We pulled four tables together in a back room usually reserved for birthday parties. The waitresses knew Johnson’s crew well enough to joke with them and exchange hugs. They also knew them well enough to leave us alone once we’d ordered.
We’d tossed our jackets over empty chairs. A couple of guys had kicked their feet up on the vinyl seat cushions. Finley rested his chin on his hands, yawned, and closed his eyes. We could’ve been a group of undercover cops relaxing at the end of a tough shift. Except Johnson had a stack of cash in front of him and he was dividing it into smaller stacks, one for each of us.
“How much did we make?” Monroe asked.
Johnson kept dealing bills into piles. “Eighteen thousand, four hundred.”
Finley opened his eyes. “For four and a half minutes of work.

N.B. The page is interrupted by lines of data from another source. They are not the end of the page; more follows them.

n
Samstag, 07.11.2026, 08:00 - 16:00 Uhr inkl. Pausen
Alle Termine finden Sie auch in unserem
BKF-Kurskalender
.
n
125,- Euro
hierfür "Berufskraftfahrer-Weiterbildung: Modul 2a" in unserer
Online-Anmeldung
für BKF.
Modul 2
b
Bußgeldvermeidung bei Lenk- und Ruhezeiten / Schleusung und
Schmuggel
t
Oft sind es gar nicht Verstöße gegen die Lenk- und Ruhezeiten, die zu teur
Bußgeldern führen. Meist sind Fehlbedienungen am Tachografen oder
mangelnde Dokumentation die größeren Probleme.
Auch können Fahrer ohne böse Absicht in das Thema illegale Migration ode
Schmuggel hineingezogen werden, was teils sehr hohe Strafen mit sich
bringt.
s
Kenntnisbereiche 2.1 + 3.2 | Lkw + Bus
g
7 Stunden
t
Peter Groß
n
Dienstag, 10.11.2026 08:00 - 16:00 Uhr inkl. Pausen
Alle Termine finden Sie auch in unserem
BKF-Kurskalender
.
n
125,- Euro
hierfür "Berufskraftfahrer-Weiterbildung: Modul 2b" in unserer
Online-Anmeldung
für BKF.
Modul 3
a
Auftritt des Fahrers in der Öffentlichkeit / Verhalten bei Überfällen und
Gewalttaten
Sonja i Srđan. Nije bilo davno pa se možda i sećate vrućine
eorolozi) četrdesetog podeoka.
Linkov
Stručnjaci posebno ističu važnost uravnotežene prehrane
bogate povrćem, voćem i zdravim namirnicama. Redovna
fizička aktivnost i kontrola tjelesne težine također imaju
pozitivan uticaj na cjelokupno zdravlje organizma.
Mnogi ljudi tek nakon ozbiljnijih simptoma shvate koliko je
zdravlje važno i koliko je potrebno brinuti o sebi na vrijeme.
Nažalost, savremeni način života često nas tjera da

What’s that per hour?”
Monroe said to Johnson, “You could’ve gotten more for the transformers.”
Johnson looked annoyed. “What are you saying?”

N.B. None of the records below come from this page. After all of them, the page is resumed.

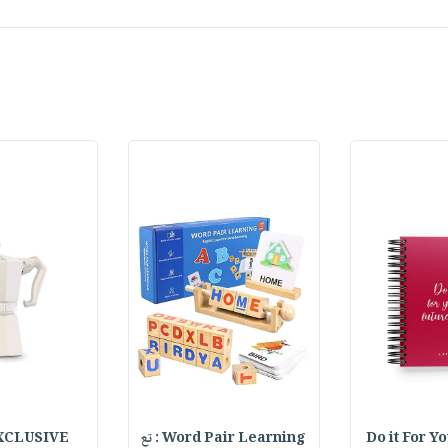
Do it For Y
Word Pair Learning : تع
XCLUSIVE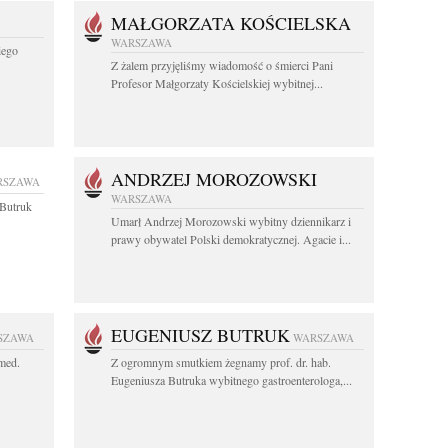
MAŁGORZATA KOŚCIELSKA
WARSZAWA
iego
Z żalem przyjęliśmy wiadomość o śmierci Pani
Profesor Małgorzaty Kościelskiej wybitnej...
ANDRZEJ MOROZOWSKI
RSZAWA
WARSZAWA
z Butruk
Umarł Andrzej Morozowski wybitny dziennikarz i
prawy obywatel Polski demokratycznej. Agacie i...
EUGENIUSZ BUTRUK
SZAWA
WARSZAWA
 med.
Z ogromnym smutkiem żegnamy prof. dr. hab.
Eugeniusza Butruka wybitnego gastroenterologa,...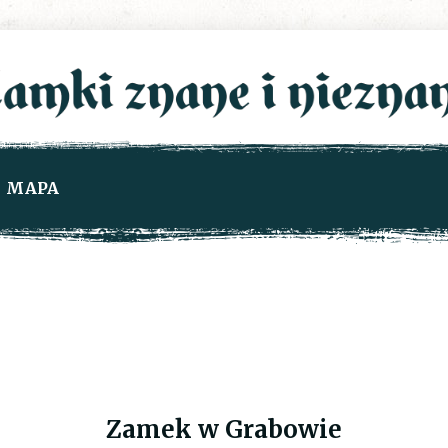
MAPA
Zamek w Grabowie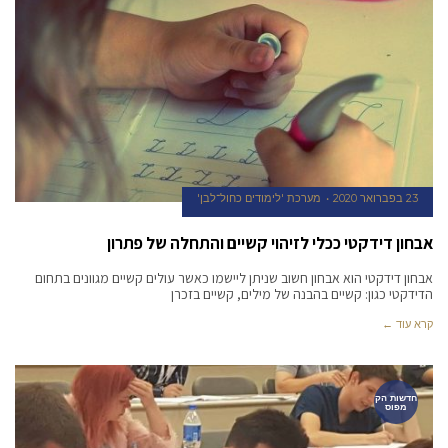
23 בפברואר 2020
מערכת 'לימודים כחול־לבן'
אבחון דידקטי ככלי לזיהוי קשיים והתחלה של פתרון
אבחון דידקטי הוא אבחון חשוב שניתן ליישמו כאשר עולים קשיים מגוונים בתחום
הדידקטי כגון: קשיים בהבנה של מילים, קשיים בזכרן
קרא עוד ←
חדשות הק
מפוס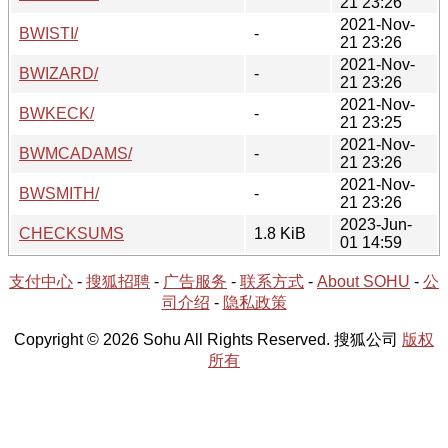
21 23:26
2021-Nov-
BWISTI/
-
21 23:26
2021-Nov-
BWIZARD/
-
21 23:26
2021-Nov-
BWKECK/
-
21 23:25
2021-Nov-
BWMCADAMS/
-
21 23:26
2021-Nov-
BWSMITH/
-
21 23:26
2023-Jun-
CHECKSUMS
1.8 KiB
01 14:59
支付中心
-
搜狐招聘
-
广告服务
-
联系方式
-
About SOHU
-
公
司介绍
-
隐私政策
Copyright © 2026 Sohu All Rights Reserved. 搜狐公司
版权
所有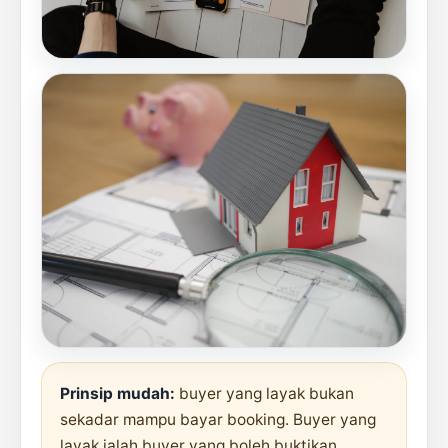
Prinsip mudah:
buyer yang layak bukan
sekadar mampu bayar booking. Buyer yang
layak ialah buyer yang boleh buktikan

“I’m saying we’re not in business to make the buyer happy.”
“If the buyer is unhappy, we’re out of business.”
Monroe mumbled, “Plus you wouldn’t pick up a little extra on the side.”
Johnson snapped. “Don’t ever fucking say that!”
“Okay, maybe not. I’m just saying-”
“Never,” Johnson said, standing up at the table, leaning over Monroe. “Don’t say it unless you’re ready to prove it, not if you want to work with me.”
Monroe didn’t look worried. “I’m just saying we’ve got only one buyer and you brought him in. He gets the price he wants to pay, more or less. I’d like to have more than one buyer. We’d make more money.”
Johnson shook his head like he couldn’t believe Monroe’s stupidity. “Do you know another buyer?”
Monroe admitted he didn’t.
“Until you do, shut the fuck up, okay?” Johnson sat down and continued dealing out the bills.
A minute or two after we’d stuffed our stacks of bills into our pockets, the waitresses came in with trays of steaming pancakes, eggs, bacon, and toast. A large-breasted gray-haired waitress in her late fifties leaned over me and filled my cup with coffee, as hot as the night was cold. For a moment I lost my appetite. Then I tore into my food like I’d spent my night burning energy with gang members, vicious dogs, and thieves.
EIGHTEEN
I CLIMBED THE STEPS to the back porch of my house as the first sunlight brightened the sky. My legs ached. The rest of me too. The night had drained the last of me and I wondered if I should climb into bed or just go inside and lie down on the kitchen floor. Twelve hours of sleep would help. Fourteen wouldn’t hurt.
I unlocked the door, let myself in.
I stopped. “Damn,” I said.
The three FBI agents who’d stopped Lucinda and me as we’d left Daley Plaza were sitting at the kitchen table. They had cups of steaming coffee in front of them.